### Task data:

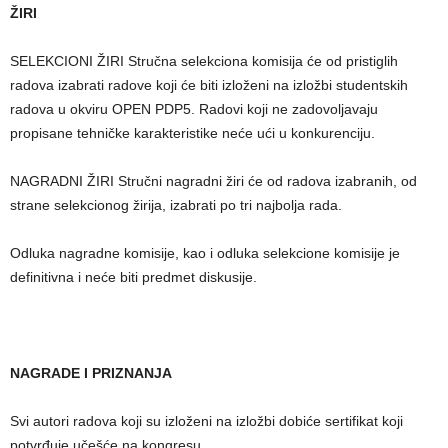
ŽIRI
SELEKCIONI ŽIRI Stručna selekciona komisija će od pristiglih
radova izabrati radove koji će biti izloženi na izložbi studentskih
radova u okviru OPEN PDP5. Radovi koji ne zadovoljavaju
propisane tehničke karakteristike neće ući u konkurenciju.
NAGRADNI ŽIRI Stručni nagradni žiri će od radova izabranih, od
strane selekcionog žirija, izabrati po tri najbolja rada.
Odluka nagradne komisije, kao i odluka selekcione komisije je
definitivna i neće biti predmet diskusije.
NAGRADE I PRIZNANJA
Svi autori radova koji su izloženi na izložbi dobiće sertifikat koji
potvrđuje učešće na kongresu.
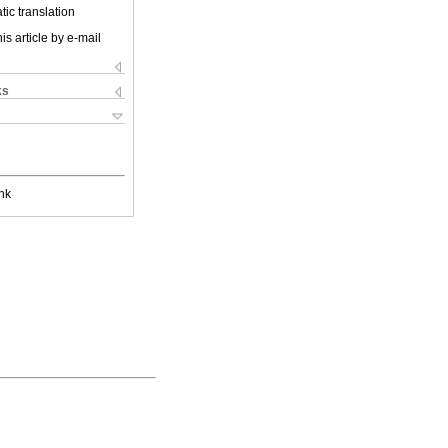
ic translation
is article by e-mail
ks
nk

### Goal of the exercise:
From the data above, gather every line that includes the word "neće".

### Answer to this problem:
propisane tehničke karakteristike neće ući u konkurenciju.
definitivna i neće biti predmet diskusije.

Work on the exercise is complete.